If you want quality exterior paint jobs, then continue on down below…
There are some pretty cool rustic looking buildings that can really take you back. Nostalgia can be good, but there is a not-so-fine line between truly rustic and run-down. But here’s the thing: if you are serious about exterior paint jobs, which of course everyone is, then you need to learn how to get it done properly.
There are some things you can casually fly through, but trust me, painting the exterior of anything: house, industrial building, school building- broad side of a barn, you need to do some research first.
So here are some general tips for prepping and painting exteriors.
1. Wash That Old Thing Down-Well
This needs to be done carefully, so a professional hire is not the worst thing to spend money on here. Washing the old loose paint off while being careful not to damage the siding is important. But, ridding the surface of mildew, mold, or any other harmful substance is necessary. Fresh paint can be an incubator for these things, so you need to be sure that the surface is cleaned well before you do anything.
2. Flatten, Fill, Fix
Removing bumps, smoothing surfaces, and repairing cracks is an important preparatory step. Before applying your beautiful paint and possibly primer, sealants and caulks, having a smooth surface on which to paint is the difference between a job well done and a paint job that quite possibly turn heads. And that’s saying something as far as paint jobs go.
3. Choose Wisely Your Paint, My Friend
When it comes to painting exteriors, oil paint is not the direction you want to head in. Unfortunately if the paint currently on the surface is oil based, then you are going to have to continue on down the oily road. But if not, then it is best to shoot for a latex paint since they are easier to work with and is easily cleaned and maintained. When browsing for paint, make sure to ask about durability and resistance to fading or cracking. You want this to last for a while.
4. The Actual Action of Painting Depends on the Surface
Say you are painting brick-a hard task no doubt, and good for you for going after it-but you need to come at it with a different approach. Cleaning it up is going to be different that traditional wood siding, and then you need to repair the trim with caulk.
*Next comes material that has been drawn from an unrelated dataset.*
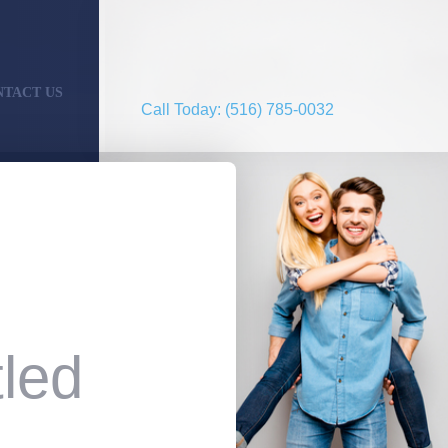
NTACT US
Call Today: (516) 785-0032
led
Plus, brick takes longer to dry after washing, so you need to have a few more days to work on the project. And for brick outdoors, actually applying the paint is best done with a paint sprayer, although those can be tricky to use and generally far more costly than using a traditional big old roller. In general, look into exactly what approach is best for your specific kind of surface, but then customize it to fit your individual project. Every single project has its own challenges.